Millones de kilómetros
más abajo, Manuela recogía el objeto caído del cielo unos minutos después de que los
transeúntes lo despreciaran igual que a ella: le recordaba el tiempo
en el que podía comer todos los días y pagar un apartamento en la
zona céntrica de la ciudad gracias al sueldo que ganaba como
escritora «negra» de una importante editorial, hasta que la
despidieron y lo perdió todo.
Con manos temblorosas,
intentó probar si funcionaba sobre uno de los cartones de su
carrito, pero apareció la policía y la echó del barrio en el que
siempre acababa tras emborracharse, cuando creía que seguía viviendo
en el hogar perdido.

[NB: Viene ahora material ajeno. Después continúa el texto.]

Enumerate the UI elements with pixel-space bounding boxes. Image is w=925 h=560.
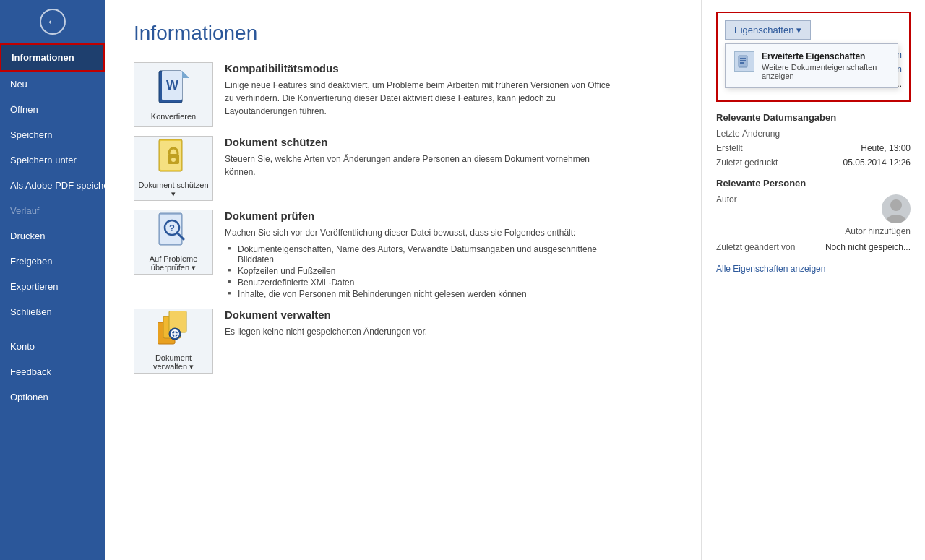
all-properties-link[interactable]: Alle Eigenschaften anzeigen xyxy=(716,264,825,274)
sidebar-item-speichern-unter[interactable]: Speichern unter xyxy=(0,147,105,173)
sidebar-item-speichern[interactable]: Speichern xyxy=(0,122,105,147)
svg-point-8 xyxy=(171,158,176,162)
dokument-verwalten-button[interactable]: Dokument verwalten ▾ xyxy=(134,309,213,374)
zuletzt-geaendert-value: Noch nicht gespeich... xyxy=(801,242,911,252)
page-title: Informationen xyxy=(134,22,672,45)
dates-section-header: Relevante Datumsangaben xyxy=(716,112,911,123)
main-content: Informationen W Konvertieren Kompatibili… xyxy=(105,0,701,560)
dropdown-popup: Erweiterte Eigenschaften Weitere Dokumen… xyxy=(725,43,898,88)
sidebar-item-schliessen[interactable]: Schließen xyxy=(0,299,105,324)
right-panel: Eigenschaften ▾ Erweiterte Eigenschaft xyxy=(701,0,925,560)
svg-point-25 xyxy=(890,199,902,211)
svg-marker-4 xyxy=(182,71,189,78)
sidebar-item-freigeben[interactable]: Freigeben xyxy=(0,249,105,274)
dropdown-item-erweiterte[interactable]: Erweiterte Eigenschaften Weitere Dokumen… xyxy=(726,44,898,87)
svg-point-26 xyxy=(886,215,906,223)
properties-btn-label: Eigenschaften ▾ xyxy=(734,25,801,35)
back-button[interactable]: ← xyxy=(0,0,105,43)
check-document-icon: ? xyxy=(158,212,189,251)
sidebar-item-drucken[interactable]: Drucken xyxy=(0,223,105,249)
card-dokument-schuetzen: Dokument schützen ▾ Dokument schützen St… xyxy=(134,136,611,201)
konvertieren-button[interactable]: W Konvertieren xyxy=(134,62,213,127)
dokument-verwalten-title: Dokument verwalten xyxy=(225,309,611,321)
card-konvertieren: W Konvertieren Kompatibilitätsmodus Eini… xyxy=(134,62,611,127)
sidebar-item-oeffnen[interactable]: Öffnen xyxy=(0,97,105,122)
cards-area: W Konvertieren Kompatibilitätsmodus Eini… xyxy=(134,62,611,374)
svg-text:W: W xyxy=(166,78,178,92)
sidebar-item-feedback[interactable]: Feedback xyxy=(0,359,105,384)
auf-probleme-title: Dokument prüfen xyxy=(225,210,611,222)
dokument-verwalten-label: Dokument verwalten ▾ xyxy=(137,353,210,371)
properties-dropdown-wrapper: Eigenschaften ▾ Erweiterte Eigenschaft xyxy=(725,20,902,40)
konvertieren-label: Konvertieren xyxy=(151,112,196,121)
prop-row-zuletzt-gedruckt: Zuletzt gedruckt 05.05.2014 12:26 xyxy=(716,158,911,168)
erweiterte-eigenschaften-icon xyxy=(734,51,754,72)
konvertieren-title: Kompatibilitätsmodus xyxy=(225,62,611,74)
properties-dropdown-button[interactable]: Eigenschaften ▾ xyxy=(725,20,811,40)
auf-probleme-label: Auf Probleme überprüfen ▾ xyxy=(137,254,210,272)
letzte-aenderung-label: Letzte Änderung xyxy=(716,129,781,139)
autor-label: Autor xyxy=(716,194,781,204)
card-auf-probleme: ? Auf Probleme überprüfen ▾ Dokument prü… xyxy=(134,210,611,300)
list-item: Kopfzeilen und Fußzeilen xyxy=(225,265,611,277)
sidebar-item-optionen[interactable]: Optionen xyxy=(0,384,105,410)
list-item: Benutzerdefinierte XML-Daten xyxy=(225,277,611,288)
list-item: Dokumenteigenschaften, Name des Autors, … xyxy=(225,244,611,265)
prop-row-zuletzt-geaendert: Zuletzt geändert von Noch nicht gespeich… xyxy=(716,242,911,252)
auf-probleme-desc: Machen Sie sich vor der Veröffentlichung… xyxy=(225,226,611,239)
pruefe-list: Dokumenteigenschaften, Name des Autors, … xyxy=(225,244,611,300)
dropdown-item-subtitle: Weitere Dokumenteigenschaften anzeigen xyxy=(762,63,889,80)
zuletzt-gedruckt-value: 05.05.2014 12:26 xyxy=(787,158,911,168)
konvertieren-desc: Einige neue Features sind deaktiviert, u… xyxy=(225,79,611,118)
properties-section: Eigenschaften ▾ Erweiterte Eigenschaft xyxy=(716,12,911,102)
auf-probleme-button[interactable]: ? Auf Probleme überprüfen ▾ xyxy=(134,210,213,275)
sidebar-divider xyxy=(10,329,95,329)
erstellt-label: Erstellt xyxy=(716,143,781,153)
svg-rect-21 xyxy=(739,56,747,67)
avatar xyxy=(882,194,911,223)
dokument-verwalten-text: Dokument verwalten Es liegen keine nicht… xyxy=(225,309,611,338)
prop-row-erstellt: Erstellt Heute, 13:00 xyxy=(716,143,911,153)
dokument-schuetzen-title: Dokument schützen xyxy=(225,136,611,148)
zuletzt-gedruckt-label: Zuletzt gedruckt xyxy=(716,158,781,168)
sidebar: ← Informationen Neu Öffnen Speichern Spe… xyxy=(0,0,105,560)
sidebar-item-exportieren[interactable]: Exportieren xyxy=(0,274,105,299)
sidebar-item-informationen[interactable]: Informationen xyxy=(0,43,105,72)
persons-section-header: Relevante Personen xyxy=(716,178,911,189)
sidebar-item-als-adobe-pdf[interactable]: Als Adobe PDF speichern xyxy=(0,173,105,198)
zuletzt-geaendert-label: Zuletzt geändert von xyxy=(716,242,795,252)
konvertieren-text: Kompatibilitätsmodus Einige neue Feature… xyxy=(225,62,611,118)
author-area: Autor hinzufügen xyxy=(845,194,911,236)
dokument-schuetzen-text: Dokument schützen Steuern Sie, welche Ar… xyxy=(225,136,611,178)
list-item: Inhalte, die von Personen mit Behinderun… xyxy=(225,288,611,300)
back-arrow-icon: ← xyxy=(40,9,66,35)
sidebar-item-konto[interactable]: Konto xyxy=(0,334,105,359)
card-dokument-verwalten: Dokument verwalten ▾ Dokument verwalten … xyxy=(134,309,611,374)
dokument-schuetzen-button[interactable]: Dokument schützen ▾ xyxy=(134,136,213,201)
sidebar-item-neu[interactable]: Neu xyxy=(0,72,105,97)
erstellt-value: Heute, 13:00 xyxy=(787,143,911,153)
prop-row-autor: Autor Autor hinzufügen xyxy=(716,194,911,236)
dokument-schuetzen-label: Dokument schützen ▾ xyxy=(137,181,210,199)
prop-row-letzte-aenderung: Letzte Änderung xyxy=(716,129,911,139)
auf-probleme-text: Dokument prüfen Machen Sie sich vor der … xyxy=(225,210,611,300)
manage-document-icon xyxy=(158,311,189,350)
word-document-icon: W xyxy=(158,69,189,109)
sidebar-item-verlauf: Verlauf xyxy=(0,198,105,223)
dokument-schuetzen-desc: Steuern Sie, welche Arten von Änderungen… xyxy=(225,152,611,178)
dokument-verwalten-desc: Es liegen keine nicht gespeicherten Ände… xyxy=(225,325,611,338)
dropdown-item-text: Erweiterte Eigenschaften Weitere Dokumen… xyxy=(762,51,889,80)
lock-document-icon xyxy=(158,138,189,178)
svg-text:?: ? xyxy=(169,223,175,233)
autor-add-link[interactable]: Autor hinzufügen xyxy=(845,226,911,236)
dropdown-item-title: Erweiterte Eigenschaften xyxy=(762,51,889,61)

En cuanto llegó al extrarradio donde malvivía,
se sentó en su viejo banco y, entre trago y trago de vino y
lágrimas, escribió con la extraña estilográfica que había
encontrado: «Malditos indiferentes... ojalá ardáis en el
infierno». Al instante, unas lenguas de fuego surgieron de no se
sabe dónde y devoraron varios edificios.
Muy lejos, millones de
kilómetros por encima de Manuela, el séptimo ángel seguía
buscando dentro del séptimo sello la espada flamígera con la que
pensaba exterminar a la humanidad desahuciada de la Tierra.